ANP has the opposite effect of angiotensin II on the kidney: angiotensin II increases renal sodium retention and ANP increases renal sodium loss.

Adrenal 

 Reduces aldosterone secretion by the zona glomerulosa of the adrenal cortex.

Vascular 

Relaxes vascular smooth muscle in arterioles and venules by:
 Membrane Receptor-mediated elevation of vascular smooth muscle cGMP
 Inhibition of the effects of catecholamines

Promotes uterine spiral artery remodeling, which is important for preventing pregnancy-induced hypertension.

Cardiac 

 ANP inhibits cardiac hypertrophy in heart failure as well as fibrosis. Fibrosis is inhibited by preventing fibroblasts from entering heart tissue and replicating, as well as decreasing inflammation. ANP prevents hypertrophy by inhibiting calcium influx that is caused by norepinephrine.
 Re-expression of NPRA rescues the phenotype.

Adipose tissue 

 Increases the release of free fatty acids from adipose tissue. Plasma concentrations of glycerol and nonesterified fatty acids are increased by i.v. infusion of ANP in humans.
 Activates adipocyte plasma membrane type A guanylyl cyclase receptors NPR-A
 Increases intracellular cGMP levels that induce the phosphorylation of a hormone-sensitive lipase and perilipin A via the activation of a cGMP-dependent protein kinase-I (cGK-I)
 Does not modulate cAMP production or PKA activity.

Immune System 
ANP is produced locally by several immune cells.
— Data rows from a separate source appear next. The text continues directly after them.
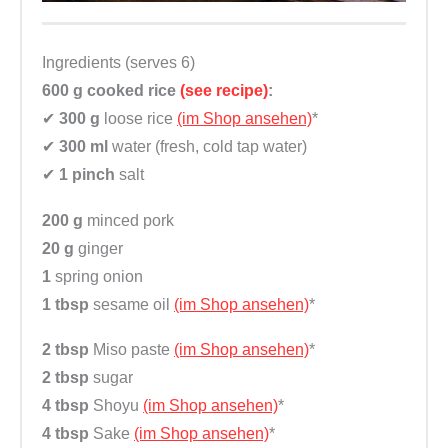
t
y
Ingredients (serves 6)
600 g
cooked rice
(see recipe)
:
✔
300 g
loose rice
(im Shop ansehen)
*
✔
300 ml
water (fresh, cold tap water)
✔
1 pinch
salt
200 g
minced pork
20 g
ginger
1
spring onion
1 tbsp
sesame oil
(im Shop ansehen)
*
2 tbsp
Miso paste
(im Shop ansehen)
*
2 tbsp
sugar
4 tbsp
Shoyu
(im Shop ansehen)
*
4 tbsp
Sake
(im Shop ansehen)
*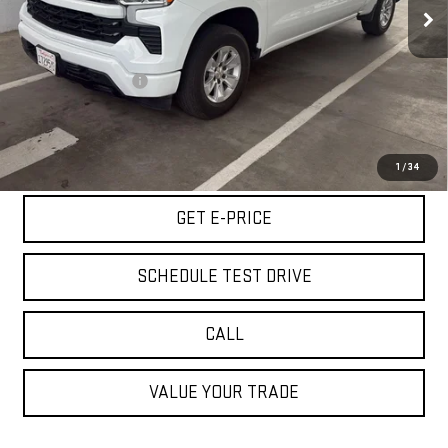
42,179 mi
Ext.
Int.
Less
Retail Price
$34,500
Documentation Fee
+$85
Internet Price
$34,585
START BUYING PROCESS
1
/
34
GET E-PRICE
SCHEDULE TEST DRIVE
CALL
VALUE YOUR TRADE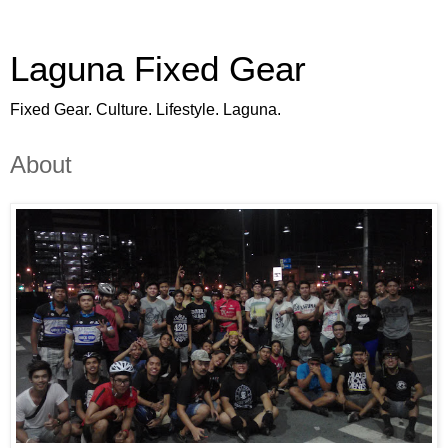
Laguna Fixed Gear
Fixed Gear. Culture. Lifestyle. Laguna.
About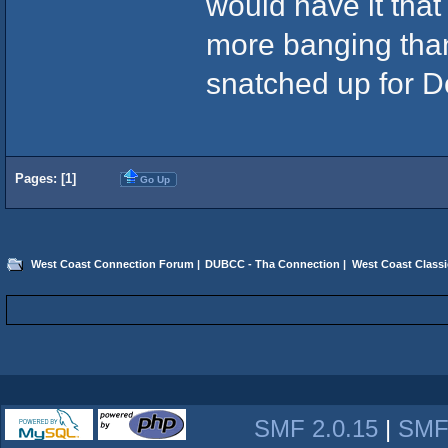
would have it that 
more banging than
snatched up for D
Pages: [
1
]
Go Up
West Coast Connection Forum
|
DUBCC - Tha Connection
|
West Coast Classi
SMF 2.0.15
|
SMF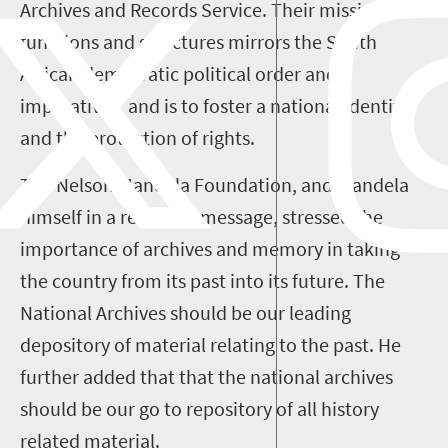
Archives and Records Service. Their mission,
functions and structures mirrors the South
African democratic political order and
imperatives, and is to foster a national identity
and the protection of rights.
The Nelson Mandela Foundation, and Mandela
himself in a recorded message, stressed the
importance of archives and memory in taking
the country from its past into its future. The
National Archives should be our leading
depository of material relating to the past. He
further added that that the national archives
should be our go to repository of all history
related material.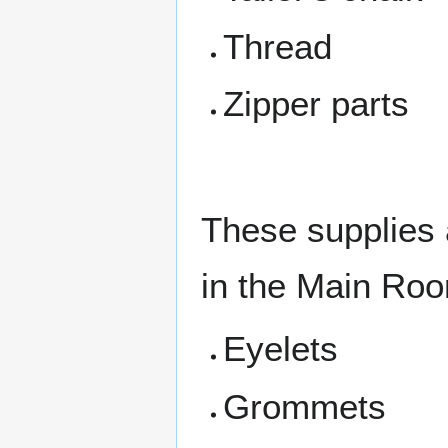
Thread
Zipper parts
These supplies 
in the Main Ro
Eyelets
Grommets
ANP is shown to regulate several functions of innate and adaptive immune system as well as shown to have cytoprotective effects.

 ANP modulates innate immunity by raising defence against extracellular microbes and inhibiting the release of pro-inflammatory markers and expression of adhesion molecules.
 There is evidence of cytoprotective effects of ANP in myocardial, vascular smooth, endothelial, hepatocytes and tumour cells.

Degradation 

Modulation of the effects of ANP is achieved through gradual degradation of the peptide by the enzyme neutral endopeptidase (NEP). Recently, NEP inhibitors have been developed, such as Sacubitril and Sacubitril/valsartan. They may be clinically useful in treating patients in heart failure with reduced ejection fraction .

Biomarker 

Fragments derived from the ANP precursor, including the signal peptide, N-terminal pro-ANP and ANP, have been detected in human blood. ANP and related peptides are used as biomarkers for cardiovascular diseases such as stroke, coronary artery disease, myocardial infarction and heart failure. A specific ANP precursor called mid-regional pro-atrial natriuretic peptide (MRproANP) is a highly sensitive biomarker in heart failure. MRproANP levels below 120 pmol/L can be used to effectively rule out acute heart failure.

Large amounts of ANP secretion has been noted to cause electrolyte disturbances (hyponatremia) and polyuria. These indications can be a marker of a large atrial myxoma.

Therapeutic use and drug development 

Opinions regarding the use of ANP for the treatment of acute heart failure and kidney disease are varied. While this molecule has been shown to successfully restore some hemodynamic parameters following heart failure, and yield clinical improvement for kidney injury, whether it ultimately reduces mortality and its long-term effects are unknown. Therefore, more studies need to be conducted to better understand the therapeutic effects of ANP. Newly synthesized homologues of ANP molecule are being assessed for the treatment of acute heart failure. Preliminary research on one of such molecules, ularitide, has shown that this drug is safe, well tolerated, and effective in the treatment of acute heart failure.

Other natriuretic peptides 

Brain natriuretic peptide (BNP) – a misnomer; it is secreted by ventricular myocytes – is similar to ANP in its effect. It acts via atrial natriuretic peptide receptors but with 10-fold lower affinity than ANP. The biological half-life of BNP, however, is twice as long as that of ANP, and that of NT-proBNP is even longer, making these peptides better choices than ANP for diagnostic blood testing.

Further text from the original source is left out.